A Solzhenitsyn, por otro lado, no le inquietaron lo más mínimo las sandeces de la izquierda española: él estaba en lo suyo, que era su obra. Primero, completar el tercer volumen de Archipiélago Gulag. Después, su gigantesca narración histórica La rueda roja, un relato que cuenta la transformación de Rusia desde la descomposición del imperio de los zares hasta la victoria de los bolcheviques, y que consta de cuatro volúmenes: Agosto de 1914, Octubre de 1916, Marzo de 1917 y Abril de 1917.
Nuestro autor volvió a Rusia en 1994, disueltos ya los últimos restos del Estado comunista. Fue recibido como un héroe. Antes había escrito un libro muy importante, Cómo reorganizar Rusia –en España lo publicó Tusquets-, que es clave para entender el pensamiento de Solzhenitsyn, su patriotismo de fondo tradicional y su nula confianza en los modelos occidentales. Uno de sus últimos libros se titulaba precisamente así: El error de Occidente.
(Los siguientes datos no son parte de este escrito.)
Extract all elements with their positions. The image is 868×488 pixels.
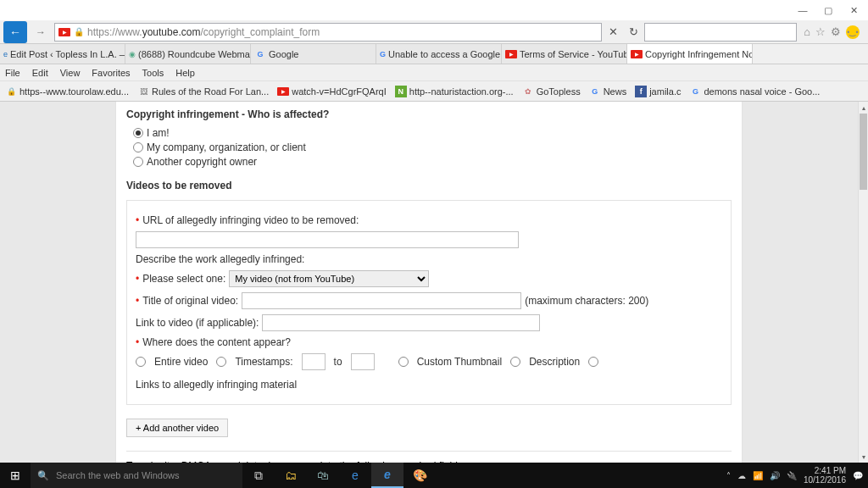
youtube-favicon: ▶: [631, 48, 643, 60]
search-icon: 🔍: [37, 470, 49, 481]
bookmark-item[interactable]: 🔒https--www.tourolaw.edu...: [5, 86, 129, 97]
bookmark-item[interactable]: fjamila.c: [635, 86, 681, 97]
vertical-scrollbar[interactable]: ▴ ▾: [858, 102, 868, 463]
n-favicon: N: [395, 86, 407, 97]
browser-tab[interactable]: ▶Terms of Service - YouTube: [502, 44, 627, 64]
tab-label: Unable to access a Google pro...: [388, 49, 502, 59]
smiley-icon[interactable]: •‿•: [846, 25, 860, 39]
url-text: https://www.youtube.com/copyright_compla…: [87, 26, 320, 38]
paint-icon[interactable]: 🎨: [403, 463, 436, 488]
bookmark-item[interactable]: ✿GoTopless: [522, 86, 581, 97]
taskbar-clock[interactable]: 2:41 PM 10/12/2016: [804, 466, 846, 485]
menu-favorites[interactable]: Favorites: [92, 68, 130, 78]
notifications-icon[interactable]: 💬: [853, 471, 863, 480]
opt-thumbnail: Custom Thumbnail: [417, 356, 503, 368]
select-label: Please select one:: [142, 273, 225, 285]
ie-icon[interactable]: e: [371, 463, 403, 488]
browser-tab[interactable]: ▶Copyright Infringement No...✕: [627, 44, 753, 64]
home-icon[interactable]: ⌂: [804, 25, 810, 39]
nav-forward-button[interactable]: →: [29, 21, 53, 43]
task-view-icon[interactable]: ⧉: [242, 463, 275, 488]
windows-taskbar: ⊞ 🔍 Search the web and Windows ⧉ 🗂 🛍 e e…: [0, 463, 868, 488]
who-option[interactable]: Another copyright owner: [133, 156, 732, 168]
radio-description[interactable]: [510, 357, 520, 367]
ts-from-input[interactable]: [302, 353, 326, 370]
stop-button[interactable]: ✕: [604, 25, 622, 38]
bookmark-item[interactable]: GNews: [589, 86, 627, 97]
tray-up-icon[interactable]: ˄: [726, 471, 731, 480]
radio-entire[interactable]: [136, 357, 146, 367]
gear-icon[interactable]: ⚙: [831, 25, 841, 39]
url-label: URL of allegedly infringing video to be …: [142, 214, 359, 226]
menu-file[interactable]: File: [5, 68, 20, 78]
network-icon[interactable]: 📶: [753, 471, 763, 480]
onedrive-icon[interactable]: ☁: [737, 471, 746, 480]
mail-favicon: ◉: [129, 48, 136, 60]
work-type-select[interactable]: My video (not from YouTube): [229, 270, 429, 287]
radio-icon[interactable]: [133, 157, 143, 167]
address-bar: ← → ▶ 🔒 https://www.youtube.com/copyrigh…: [0, 20, 868, 44]
url-input[interactable]: ▶ 🔒 https://www.youtube.com/copyright_co…: [54, 23, 602, 42]
menu-help[interactable]: Help: [175, 68, 195, 78]
menu-edit[interactable]: Edit: [32, 68, 48, 78]
edge-icon[interactable]: e: [339, 463, 371, 488]
tab-label: Google: [269, 49, 298, 59]
link-input[interactable]: [262, 314, 540, 331]
window-max[interactable]: ▢: [815, 2, 841, 19]
original-title-input[interactable]: [242, 292, 521, 309]
browser-tab[interactable]: GGoogle: [251, 44, 376, 64]
tab-label: Copyright Infringement No...: [645, 49, 753, 59]
tab-label: Edit Post ‹ Topless In L.A. — W...: [10, 49, 125, 59]
volume-icon[interactable]: 🔊: [770, 471, 780, 480]
infringing-url-input[interactable]: [136, 231, 519, 248]
radio-timestamps[interactable]: [216, 357, 226, 367]
page-favicon: 🖼: [137, 86, 149, 97]
page-viewport: Copyright infringement - Who is affected…: [0, 102, 858, 463]
scroll-up-icon[interactable]: ▴: [859, 102, 868, 114]
nav-back-button[interactable]: ←: [3, 21, 27, 43]
battery-icon[interactable]: 🔌: [787, 471, 797, 480]
radio-thumbnail[interactable]: [398, 357, 409, 367]
menu-bar: FileEditViewFavoritesToolsHelp: [0, 64, 868, 81]
menu-tools[interactable]: Tools: [142, 68, 164, 78]
radio-links[interactable]: [588, 357, 598, 367]
scroll-down-icon[interactable]: ▾: [859, 451, 868, 463]
store-icon[interactable]: 🛍: [307, 463, 339, 488]
taskbar-search-placeholder: Search the web and Windows: [56, 470, 180, 480]
videos-heading: Videos to be removed: [126, 180, 732, 191]
window-close[interactable]: ✕: [841, 2, 866, 19]
appear-label: Where does the content appear?: [142, 336, 291, 348]
menu-view[interactable]: View: [60, 68, 81, 78]
refresh-button[interactable]: ↻: [624, 25, 643, 38]
star-icon[interactable]: ☆: [815, 25, 826, 39]
who-option[interactable]: My company, organization, or client: [133, 141, 732, 153]
ts-to-label: to: [334, 356, 342, 368]
bookmark-item[interactable]: Nhttp--naturistaction.org-...: [395, 86, 514, 97]
browser-tab[interactable]: GUnable to access a Google pro...: [376, 44, 502, 64]
bookmark-item[interactable]: 🖼Rules of the Road For Lan...: [137, 86, 269, 97]
radio-label: I am!: [147, 127, 170, 139]
radio-icon[interactable]: [133, 142, 143, 152]
title-hint: (maximum characters: 200): [525, 295, 648, 307]
browser-tab[interactable]: ◉(8688) Roundcube Webmail :: ...: [125, 44, 251, 64]
opt-links: Links to allegedly infringing material: [136, 379, 297, 391]
who-option[interactable]: I am!: [133, 127, 732, 139]
file-explorer-icon[interactable]: 🗂: [275, 463, 307, 488]
start-button[interactable]: ⊞: [0, 463, 31, 488]
tab-label: (8688) Roundcube Webmail :: ...: [138, 49, 251, 59]
add-video-button[interactable]: + Add another video: [126, 419, 228, 437]
toolbar-icons: ⌂ ☆ ⚙ •‿•: [798, 25, 865, 39]
browser-tab[interactable]: eEdit Post ‹ Topless In L.A. — W...: [0, 44, 125, 64]
taskbar-search[interactable]: 🔍 Search the web and Windows: [31, 463, 242, 488]
bookmark-label: watch-v=HdCgrFQArqI: [292, 86, 387, 97]
tab-strip: eEdit Post ‹ Topless In L.A. — W...◉(868…: [0, 44, 868, 64]
window-min[interactable]: —: [790, 2, 815, 19]
bookmark-item[interactable]: ▶watch-v=HdCgrFQArqI: [277, 86, 387, 97]
ts-to-input[interactable]: [351, 353, 375, 370]
bookmark-item[interactable]: Gdemons nasal voice - Goo...: [689, 86, 820, 97]
scroll-thumb[interactable]: [860, 114, 867, 190]
youtube-favicon: ▶: [505, 48, 517, 60]
radio-icon[interactable]: [133, 128, 143, 138]
ie-favicon: e: [3, 48, 8, 60]
search-input[interactable]: [644, 23, 797, 42]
El viejo disidente, con casi 90 años, empezó a recibir los honores oficiales que su patria le había hurtado. En 2006 el presidente Putin, ex funcionario de la KGB, le otorgaba el Premio Estatal de la Federación Rusa para la actividad humanística. Nuestro autor murió en agosto de 2008, a punto de cumplir los noventa años. El entierro fue un acontecimiento nacional. Fue enterrado, según su voluntad, en el monasterio Donskoi de Moscú, al lado del historiador ruso Vasili Kliuchevski: alguien que, como Solzhenitsyn, pensaba que el futuro de Rusia estaba en la colaboración de todas las clases sociales dentro de una sola comunidad fiel a su tradición y a su herencia religiosa y cultural. El entierro de Solzhenitsyn fue su último ensayo.
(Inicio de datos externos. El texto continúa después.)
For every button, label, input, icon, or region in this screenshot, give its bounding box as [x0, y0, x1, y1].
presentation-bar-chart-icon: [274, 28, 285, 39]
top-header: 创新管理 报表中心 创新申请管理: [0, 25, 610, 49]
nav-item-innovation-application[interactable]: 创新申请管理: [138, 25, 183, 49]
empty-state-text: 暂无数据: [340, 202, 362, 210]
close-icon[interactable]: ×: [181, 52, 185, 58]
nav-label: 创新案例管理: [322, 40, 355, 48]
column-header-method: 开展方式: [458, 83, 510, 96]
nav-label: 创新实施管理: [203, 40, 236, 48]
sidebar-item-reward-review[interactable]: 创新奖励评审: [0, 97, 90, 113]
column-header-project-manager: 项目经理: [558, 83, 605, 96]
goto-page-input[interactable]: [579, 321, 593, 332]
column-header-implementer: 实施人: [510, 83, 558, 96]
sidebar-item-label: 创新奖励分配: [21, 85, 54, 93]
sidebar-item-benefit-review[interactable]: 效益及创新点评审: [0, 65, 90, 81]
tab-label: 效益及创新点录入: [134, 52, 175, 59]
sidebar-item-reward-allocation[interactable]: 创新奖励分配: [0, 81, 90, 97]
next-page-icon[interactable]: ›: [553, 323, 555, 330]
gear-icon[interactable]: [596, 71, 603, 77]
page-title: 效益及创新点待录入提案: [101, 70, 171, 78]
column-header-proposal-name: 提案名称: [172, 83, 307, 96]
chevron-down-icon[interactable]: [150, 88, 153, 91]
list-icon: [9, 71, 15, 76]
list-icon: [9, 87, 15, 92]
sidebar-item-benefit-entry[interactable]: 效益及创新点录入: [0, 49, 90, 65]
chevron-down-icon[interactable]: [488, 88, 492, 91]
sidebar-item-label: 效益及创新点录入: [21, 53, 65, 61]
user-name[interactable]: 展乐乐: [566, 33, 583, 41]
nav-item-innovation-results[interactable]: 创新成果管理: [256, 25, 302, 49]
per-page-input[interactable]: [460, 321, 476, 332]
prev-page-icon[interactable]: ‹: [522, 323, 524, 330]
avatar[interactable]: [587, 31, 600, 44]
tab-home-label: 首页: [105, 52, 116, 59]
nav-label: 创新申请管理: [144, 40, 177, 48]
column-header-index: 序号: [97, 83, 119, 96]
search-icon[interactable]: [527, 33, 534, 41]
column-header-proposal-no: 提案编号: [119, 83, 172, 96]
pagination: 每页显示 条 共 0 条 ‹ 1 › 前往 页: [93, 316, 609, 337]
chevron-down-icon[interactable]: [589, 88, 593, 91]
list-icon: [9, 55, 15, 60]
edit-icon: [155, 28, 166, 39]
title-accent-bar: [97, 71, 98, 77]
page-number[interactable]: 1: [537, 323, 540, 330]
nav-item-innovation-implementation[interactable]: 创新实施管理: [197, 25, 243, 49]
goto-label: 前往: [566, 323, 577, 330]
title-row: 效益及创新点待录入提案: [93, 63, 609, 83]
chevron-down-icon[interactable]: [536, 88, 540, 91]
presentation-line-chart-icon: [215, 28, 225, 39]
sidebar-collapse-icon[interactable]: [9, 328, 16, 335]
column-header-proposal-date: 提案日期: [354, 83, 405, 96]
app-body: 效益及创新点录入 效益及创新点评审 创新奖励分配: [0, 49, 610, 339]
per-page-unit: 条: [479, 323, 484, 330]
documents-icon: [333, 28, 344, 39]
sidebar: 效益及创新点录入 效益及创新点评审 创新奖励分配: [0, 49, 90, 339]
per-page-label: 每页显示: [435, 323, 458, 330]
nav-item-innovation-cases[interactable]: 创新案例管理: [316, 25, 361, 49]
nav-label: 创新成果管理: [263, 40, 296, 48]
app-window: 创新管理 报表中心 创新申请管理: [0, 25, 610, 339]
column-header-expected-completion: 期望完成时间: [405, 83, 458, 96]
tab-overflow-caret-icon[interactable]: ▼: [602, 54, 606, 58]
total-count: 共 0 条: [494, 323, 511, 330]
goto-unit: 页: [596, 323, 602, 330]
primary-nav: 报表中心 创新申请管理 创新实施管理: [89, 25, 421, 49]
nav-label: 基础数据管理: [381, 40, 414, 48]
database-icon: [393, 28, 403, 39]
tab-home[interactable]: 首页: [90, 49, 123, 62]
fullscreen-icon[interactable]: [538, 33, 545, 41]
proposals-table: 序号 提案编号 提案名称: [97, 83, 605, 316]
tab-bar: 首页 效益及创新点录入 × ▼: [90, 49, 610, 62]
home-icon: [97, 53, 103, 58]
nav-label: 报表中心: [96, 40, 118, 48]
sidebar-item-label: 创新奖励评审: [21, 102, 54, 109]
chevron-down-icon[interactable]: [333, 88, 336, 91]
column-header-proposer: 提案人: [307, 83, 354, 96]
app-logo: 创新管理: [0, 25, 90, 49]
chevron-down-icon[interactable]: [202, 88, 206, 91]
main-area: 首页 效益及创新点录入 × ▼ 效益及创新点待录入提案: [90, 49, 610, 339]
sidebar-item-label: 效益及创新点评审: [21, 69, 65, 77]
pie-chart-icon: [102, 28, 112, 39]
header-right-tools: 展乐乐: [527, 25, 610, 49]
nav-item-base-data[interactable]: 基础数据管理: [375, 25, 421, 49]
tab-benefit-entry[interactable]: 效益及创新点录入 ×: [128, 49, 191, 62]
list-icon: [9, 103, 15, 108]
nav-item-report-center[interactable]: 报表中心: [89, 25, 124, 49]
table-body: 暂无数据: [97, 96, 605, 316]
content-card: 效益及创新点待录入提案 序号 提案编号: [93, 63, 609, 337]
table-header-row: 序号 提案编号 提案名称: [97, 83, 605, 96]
¿Por qué, en fin, nos interesa hoy Solzhenitsyn? Primero, por el valor incomparable de su experiencia personal. Además, porque su obra permanece como un testigo insobornable de las grandes crueldades del siglo XX y de las grandes mentiras del comunismo. Y junto a todo eso, porque las reacciones que su obra despertó nos iluminan sobre la estupidez infinita de unos intelectuales que prefirieron seguir ciegos antes que reconocer la evidencia. El nombre de esos intelectuales pasará; el de Solzhenitsyn, por el contrario, merece ser recordado.